We’re used to this kind of response by now, and even expect it from conservative Christians. Most observers understand the movement today as based in individualism, capitalism and personal flourishing.
But conservatism was not always so based in individualism or a lack of concern for the other. Until the rise of Ronald Reagan in 1980 — a president evangelicals still lionize and whose election they were essential in bringing about — American conservatism and the Republican Party had more to do with defending tradition, an objective moral order and mutual obligation.
Portrait of Edmund Burke, by the studio of Joshua Reynolds. Image courtesy of Creative Commons
The patron saint of conservatism before Reagan was the 18th-century Irish statesman Edmund Burke, a philosopher who developed a social contract theory in response to the horrors of the French Revolution. Burke prized liberty, hierarchy and tradition. He insisted that humans take into account not only what one owes to the present generation (or one’s own family), but also pay proper deference to those who came before, and those who will come after.
His philosophy was reminiscent of Jesus’ admonition that individuals should “do unto others as they would have done unto themselves,” but extended out to embrace all humans, across all time periods. Burke’s philosophy was unmistakably interested in concern for one’s neighbor, friend and fellow citizen. Unimpeded selfhood, he thought, would lead to social animosity and then total social unraveling.

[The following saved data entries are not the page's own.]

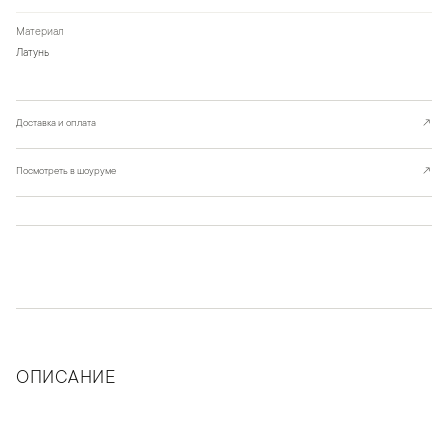
Материал
Латунь
Доставка и оплата
↗
Посмотреть в шоуруме
↗
ОПИСАНИЕ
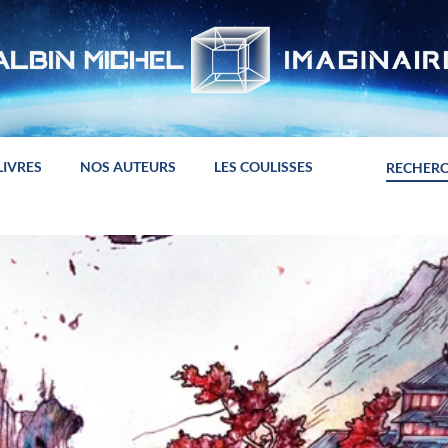
LIVRES
NOS AUTEURS
LES COULISSES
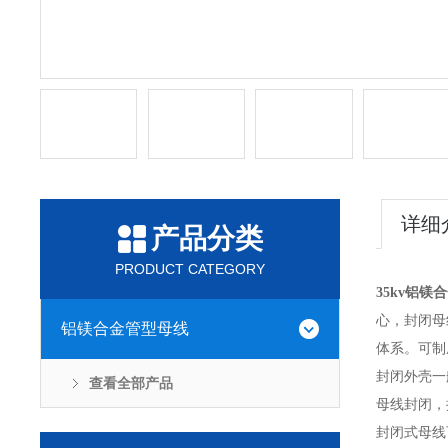
详细
产品分类
PRODUCT CATEGORY
35kv铝镁
心，封闭母
铝镁合金管型母线
体系。可制
封闭外壳一
查看全部产品
母线封闭，
封闭式母线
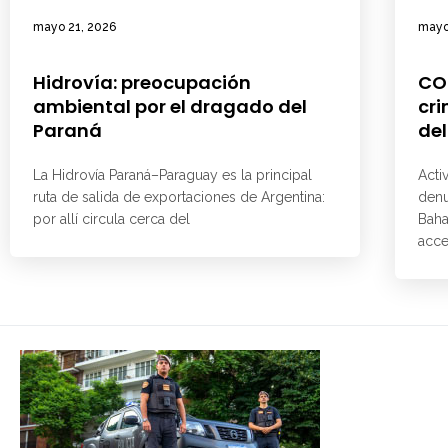
mayo 21, 2026
mayo
Hidrovía: preocupación
CO
ambiental por el dragado del
cri
Paraná
del
La Hidrovía Paraná–Paraguay es la principal
Acti
ruta de salida de exportaciones de Argentina:
denu
por allí circula cerca del
Baha
acce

Reagan and Republican leaders who have come after him have paid less heed to Burke than to the conservative economic philosophy of Friedrich von Hayek and Milton Friedman, who say the government should leave people alone and let individuals decide for themselves how to behave. Requiring people to be obligated to one another, according to their approach, champions coercion.
Of course, it is rare to hear evangelicals argue so starkly against goodness or charity. But as their response to the vaccine shows, evangelicals no longer emphasize mutual obligation in their public rhetoric, focusing instead on their own cultural losses. The resulting hostility has festered into a refusal to act beyond their own front door. Serving others is a good thing that people might choose, but it’s not a good thing that God requires.

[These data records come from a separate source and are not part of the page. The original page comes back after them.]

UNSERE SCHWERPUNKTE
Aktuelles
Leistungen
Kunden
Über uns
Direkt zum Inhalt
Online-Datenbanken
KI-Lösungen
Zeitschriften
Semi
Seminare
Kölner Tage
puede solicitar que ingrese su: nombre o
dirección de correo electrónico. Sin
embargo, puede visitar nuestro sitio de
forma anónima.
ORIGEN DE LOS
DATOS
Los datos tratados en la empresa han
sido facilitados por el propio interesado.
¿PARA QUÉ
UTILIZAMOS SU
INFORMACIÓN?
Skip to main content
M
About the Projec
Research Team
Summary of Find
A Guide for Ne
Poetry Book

To criticize evangelical believers for their vaccine resistance by decrying an overemphasis on personal freedom misses the real point: They need to restore a more inclusive rendering of what it means to be a conservative. To use a quoteoften misattributed to Burke but powerful nevertheless, “The only thing necessary for the triumph of evil is for good men to do nothing.”

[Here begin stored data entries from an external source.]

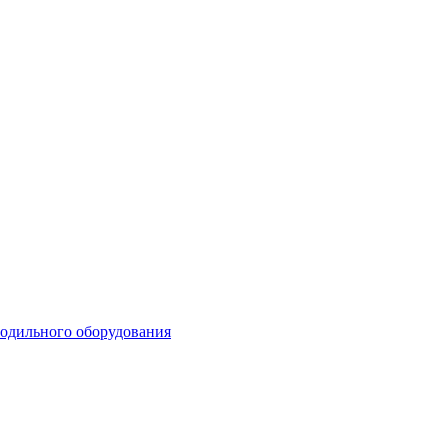
лодильного оборудования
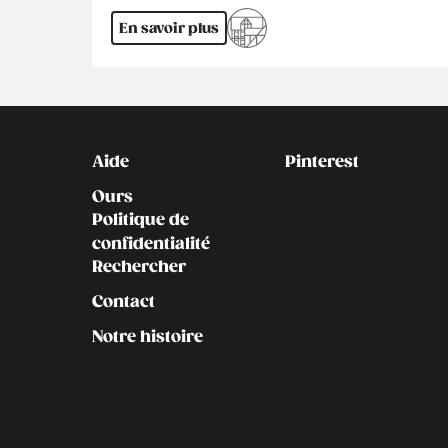
En savoir plus
Kontakt
Social
Aide
Pinterest
Ours
Politique de
confidentialité
Rechercher
Contact
Notre histoire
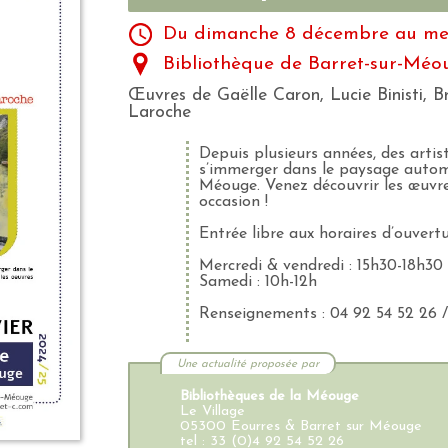
Du dimanche 8 décembre au mer
Bibliothèque de Barret-sur-Méo
Œuvres de Gaëlle Caron, Lucie Binisti, Br
Laroche
Depuis plusieurs années, des artist
s’immerger dans le paysage autom
Méouge. Venez découvrir les œuvres
occasion !
Entrée libre aux horaires d’ouvertu
Mercredi & vendredi : 15h30-18h30
Samedi : 10h-12h
Renseignements : 04 92 54 52 26 
Une actualité proposée par
Bibliothèques de la Méouge
Le Village
05300 Eourres & Barret sur Méouge
tel : 33 (0)4 92 54 52 26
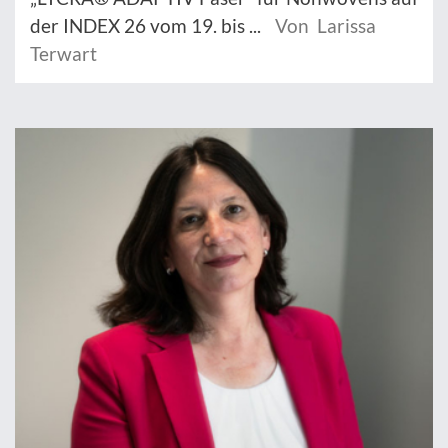
der INDEX 26 vom 19. bis ...
Von Larissa
Terwart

In this case doing nothing means refusing the vaccine while spurning masks, and so letting the virus continue to rage.
If they would remember their Burkean roots, conservatives could use the mutual obligation inherent in the COVID-19 vaccine as a balm for our divided nation. They might once again understand politics as the art of creating a unitary social world. Liberals, meanwhile, who like nothing more than a commitment to equality and equity in health and economics, would find a dedication to widespread vaccination irresistible, an entree to moving forward together, even as differences remained over particular policies.
Some evangelicals have already gotten there. As Kay Warren, wife of evangelical superstar pastor Rick Warren, wrote last January, after getting her shot, “Those of you determined to find fault in a simple health decision, see nefarious motives where there are none. … Beware of destroying one another.”
Edmund Burke could not have said it better himself.
Stephanie A. Martin is associate professor of political communication at Southern Methodist University and author of “Decoding the Digital Church: Evangelical Storytelling and the Election of Donald J. Trump.” The views expressed in this commentary do not necessarily reflect those of Religion News Service.